There is nothing in the declaration which indicates that plaintiff did not have the right to cross the parkway. InJohnson v. City of Bay City, 164 Mich. 251 (Ann. Cas. 1912 B, 866), the court said:

"In going upon the ornamental grass plat, between the sidewalk and the curb line, plaintiff was not a trespasser. That ground is as much a part of the street as any other ground within its limits, and no citizen could be guilty of trespass in going upon or over it."

The language in Miller v. City of Detroit, 156 Mich. 630 (132 Am. St. Rep. 537), that the statutory duty of the city extends only to the "physical highway," does not mean that the city is liable only for defects in the bed of the road. In that case it was recognized that the duty exists to remove dangerous obstructions from a highway upon the theory that they constitute defects in the surface. A pile of *311 sheet steel resting on edge on the sidewalk in a manner dangerous to pedestrians is an actionable defect in the walk.Brown v. City of St. Johns, 187 Mich. 641. A wire strung dangerously across a walk or wherever it may reasonably be expected that pedestrians would travel would be such a defect because the street then would not be in a condition reasonably safe and fit for travel.

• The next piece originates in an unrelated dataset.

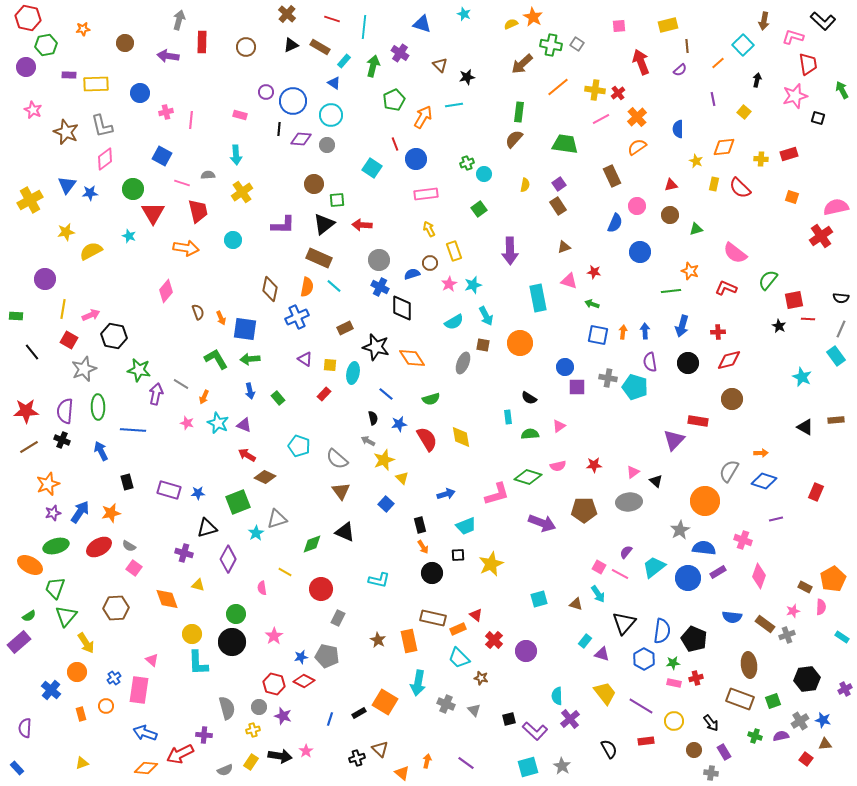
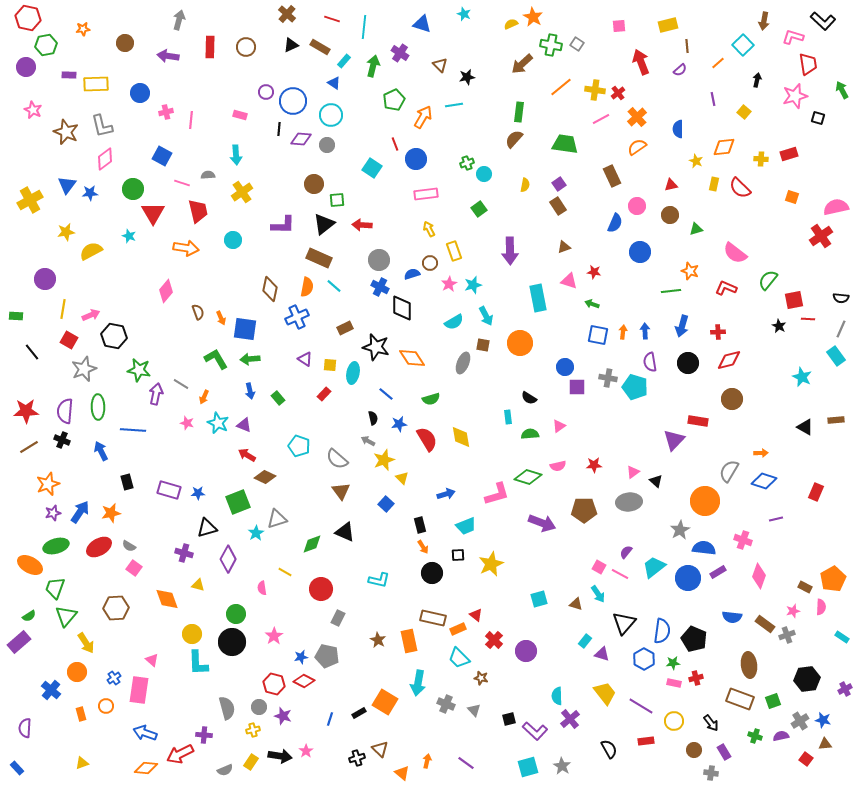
red rectangle at (202, 42): moved 8 px right, 5 px down
orange line at (558, 87): moved 3 px right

The declaration alleges no reason or excuse for the wire nor statement of its purpose nor reason why plaintiff was not entitled to cross the parkway as and where he did. Defendant, however, calls attention to an ordinance of the city, permitting abutting residence owners to beautify the space between the sidewalk and curb, suggests that the parkway was constructed in pursuance of the ordinance, and urges that the wire was intended as and was a lawful and proper protection to the grass plat from pedestrians. Overlooking the valid objection that these claims do not appear in the declaration and accepting the stated facts as true, it still does not appear that defendant's contention of nonliability is sound.

The right to guard grass plats from traffic is undoubted and conceded. But, as the city must anticipate that pedestrians will cross the parkways, the guards employed must not be dangerous to travelers. Only those of such character and so placed that the city will continue to perform its statutory duty to keep the street in a reasonably safe condition for travel are permissible. The essential question is whether the guard is a reasonable one. The wire as described in the declaration, by reason of its original height or lack of height, its sagging, its position, its low visibility, especially in winter, may fairly be considered not a reasonably safe guard but a dangerous trap to pedestrians; and the question of whether *312 it was a proper guard or a dangerous instrumentality resulting in a breach of the statutory duty of the city would be for a jury. We think the declaration states a cause of action.

We have no case precisely in point in this State, but the question has come before other courts, and the conclusion we have reached is sustained by the almost unanimous weight of authority. The cases in point and numerous analogous ones are digested in a note in 59 A.L.R. at pp. 387, 394.

Judgment dismissing the declaration is reversed, with costs, the cause remanded to the circuit court, and defendant will have 15 days after remand to plead

NORTH, C.J., and WIEST, CLARK, McDONALD, POTTER, and SHARPE, JJ., concurred. The late Justice FELLOWS took no part in this decision.